Written from the perspective of: Aliens
There are countless books about alien invasions, but in The Humans by author Matt Haig, we see events unfold through the eyes of an alien. This particular alien arrives on earth with a mission and plenty of contempt for humanity. Unfortunately, the alien also has a hard time figuring out how to act in human society, even after taking over the life of a human professor. Haig does a great job of describing ordinary human behavior, but viewed from the unique perspective of an alien trying to make sense of it all.
Written from the perspective of: Rabbits
Watership Down has been a worldwide bestseller for more than forty years and it is easy to see why as it is packed with courage, adventure and survival. However, in an interesting twist, the tale is not about humans, but a band of rabbits. The group is led by a pair of brothers who must help the rest of their rabbit kin to escape the ruins of their old home and travel to a new safe haven. It is a journey that is fraught with peril, and Adams puts so much thought into his rabbit characters that the book comes complete with a Lapine glossary to explain their language.
Written from the perspective of: A painting
When people say that they have found art that talks to them, they probably don’t mean it as literal as in The Improbability of Love. Although the protagonist of this novel is a woman named Annie McDee, she goes on to purchases a dirty old painting from a junk shop as a gift to someone. In a surprising twist, this painting then goes on to narrate some of the chapters, which provides readers with a very unique perspective on the story.
Written from the perspective of: Death
The Book Thief is the tale of Liesel Meminger, who is a young girl with a love for books. However, the story is set during 1939 in Nazi Germany and Liesel has to survive by stealing. Perhaps the strangest twist of all is that the story is not told from the perspective of Liesel as she learns to read and as well as share the books that she steals with others, but is instead narrated by Death himself. It is an unexpected viewpoint and also one that is not as morbid as one might expect.

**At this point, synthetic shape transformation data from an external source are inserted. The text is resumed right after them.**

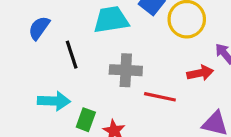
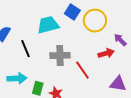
red line: (160, 97) -> (82, 70), turned 48

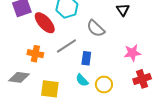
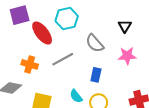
pink star: (132, 53) -> (127, 56), moved
blue rectangle: (86, 58) -> (96, 75), moved

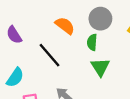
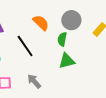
green triangle: (100, 67) -> (67, 61), turned 42

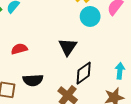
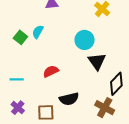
cyan circle: (90, 16) -> (85, 40), moved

Written from the perspective of: An ancient bowl
The narrator of The Collector Collector by Tibor Fischer has an understanding of five thousand languages, has a very long memory and also happens to be a an antique bowl. This ancient bowl has not only seen and heard it all over its very long lifespan, but also mastered some interesting skills, such as image projection, mind reading, and shape-shifting along the way. Obviously this is a book that requires to suspend their disbelief, but nobody can argue that reading the musings of a sentient piece of pottery isn’t unique.